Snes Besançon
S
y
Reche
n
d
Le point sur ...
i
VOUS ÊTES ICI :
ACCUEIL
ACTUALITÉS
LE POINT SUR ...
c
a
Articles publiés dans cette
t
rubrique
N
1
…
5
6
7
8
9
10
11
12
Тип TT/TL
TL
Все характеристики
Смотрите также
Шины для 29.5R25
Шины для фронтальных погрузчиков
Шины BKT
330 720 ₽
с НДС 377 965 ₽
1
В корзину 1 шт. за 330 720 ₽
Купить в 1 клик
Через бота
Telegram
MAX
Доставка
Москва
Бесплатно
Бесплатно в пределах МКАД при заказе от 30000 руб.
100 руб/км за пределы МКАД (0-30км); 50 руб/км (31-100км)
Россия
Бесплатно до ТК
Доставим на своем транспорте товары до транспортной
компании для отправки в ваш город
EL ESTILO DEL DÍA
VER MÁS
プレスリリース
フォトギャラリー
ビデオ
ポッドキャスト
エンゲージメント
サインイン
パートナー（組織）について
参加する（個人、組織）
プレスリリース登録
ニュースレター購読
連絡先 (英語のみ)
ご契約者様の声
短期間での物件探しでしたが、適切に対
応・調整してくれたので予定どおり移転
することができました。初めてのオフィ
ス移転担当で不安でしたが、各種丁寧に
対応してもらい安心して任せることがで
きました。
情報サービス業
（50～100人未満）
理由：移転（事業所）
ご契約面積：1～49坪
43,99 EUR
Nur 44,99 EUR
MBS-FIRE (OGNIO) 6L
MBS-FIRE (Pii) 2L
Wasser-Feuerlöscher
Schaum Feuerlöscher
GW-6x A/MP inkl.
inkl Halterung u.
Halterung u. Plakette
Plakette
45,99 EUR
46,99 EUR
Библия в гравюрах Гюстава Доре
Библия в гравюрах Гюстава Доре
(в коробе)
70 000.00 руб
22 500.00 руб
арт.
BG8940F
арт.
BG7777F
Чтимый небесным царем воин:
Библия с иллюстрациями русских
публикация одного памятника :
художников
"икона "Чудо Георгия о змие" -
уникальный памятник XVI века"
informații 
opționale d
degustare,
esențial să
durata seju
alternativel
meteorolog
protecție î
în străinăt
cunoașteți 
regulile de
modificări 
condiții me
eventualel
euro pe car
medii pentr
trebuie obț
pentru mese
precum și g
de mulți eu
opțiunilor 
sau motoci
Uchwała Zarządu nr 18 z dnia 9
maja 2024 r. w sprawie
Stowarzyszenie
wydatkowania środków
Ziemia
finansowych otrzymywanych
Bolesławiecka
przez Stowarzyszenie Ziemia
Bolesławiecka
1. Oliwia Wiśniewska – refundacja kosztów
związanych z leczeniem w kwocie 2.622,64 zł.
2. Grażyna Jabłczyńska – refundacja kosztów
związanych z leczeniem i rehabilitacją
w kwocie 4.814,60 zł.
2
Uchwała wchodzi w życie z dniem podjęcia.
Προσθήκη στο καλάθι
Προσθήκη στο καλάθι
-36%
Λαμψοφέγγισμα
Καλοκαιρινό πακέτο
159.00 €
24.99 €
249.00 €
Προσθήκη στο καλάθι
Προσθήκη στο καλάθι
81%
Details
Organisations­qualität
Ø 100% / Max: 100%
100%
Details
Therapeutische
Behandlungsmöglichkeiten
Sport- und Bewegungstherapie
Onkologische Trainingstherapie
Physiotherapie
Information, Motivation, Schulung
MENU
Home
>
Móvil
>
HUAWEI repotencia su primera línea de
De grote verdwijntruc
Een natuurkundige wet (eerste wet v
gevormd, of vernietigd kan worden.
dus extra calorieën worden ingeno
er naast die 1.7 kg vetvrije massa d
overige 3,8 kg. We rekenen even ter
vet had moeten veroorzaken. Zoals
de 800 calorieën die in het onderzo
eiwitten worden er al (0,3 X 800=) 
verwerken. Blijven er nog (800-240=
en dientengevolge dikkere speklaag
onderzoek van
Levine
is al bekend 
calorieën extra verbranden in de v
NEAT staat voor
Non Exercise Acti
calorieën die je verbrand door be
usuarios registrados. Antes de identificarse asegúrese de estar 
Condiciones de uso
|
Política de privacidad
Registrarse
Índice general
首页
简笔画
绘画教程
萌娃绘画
§ §
Every line in the data that holds the string "calorieën" should be copied.

dus extra calorieën worden ingeno
de 800 calorieën die in het onderzo
calorieën extra verbranden in de v
calorieën die je verbrand door be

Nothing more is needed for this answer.